— Work request —
An exact copy of all records is expected, minus the images.
++++ Input material ++++
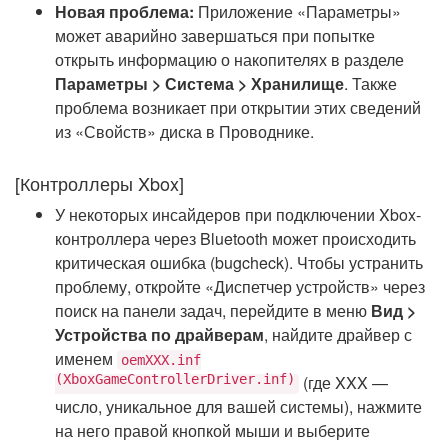
Новая проблема:
Приложение «Параметры»
может аварийно завершаться при попытке
открыть информацию о накопителях в разделе
Параметры > Система > Хранилище
. Также
проблема возникает при открытии этих сведений
из «Свойств» диска в Проводнике.
[Контроллеры Xbox]
У некоторых инсайдеров при подключении Xbox-
контроллера через Bluetooth может происходить
критическая ошибка (bugcheck). Чтобы устранить
проблему, откройте «Диспетчер устройств» через
поиск на панели задач, перейдите в меню
Вид >
Устройства по драйверам
, найдите драйвер с
именем
oemXXX.inf
(XboxGameControllerDriver.inf)
(где XXX —
число, уникальное для вашей системы), нажмите
на него правой кнопкой мыши и выберите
++++
— Response box —
Новая проблема:
Приложение «Параметры»
может аварийно завершаться при попытке
открыть информацию о накопителях в разделе
Параметры > Система > Хранилище
. Также
проблема возникает при открытии этих сведений
из «Свойств» диска в Проводнике.
[Контроллеры Xbox]
У некоторых инсайдеров при подключении Xbox-
контроллера через Bluetooth может происходить
критическая ошибка (bugcheck). Чтобы устранить
проблему, откройте «Диспетчер устройств» через
поиск на панели задач, перейдите в меню
Вид >
Устройства по драйверам
, найдите драйвер с
именем
oemXXX.inf
(XboxGameControllerDriver.inf)
(где XXX —
число, уникальное для вашей системы), нажмите
на него правой кнопкой мыши и выберите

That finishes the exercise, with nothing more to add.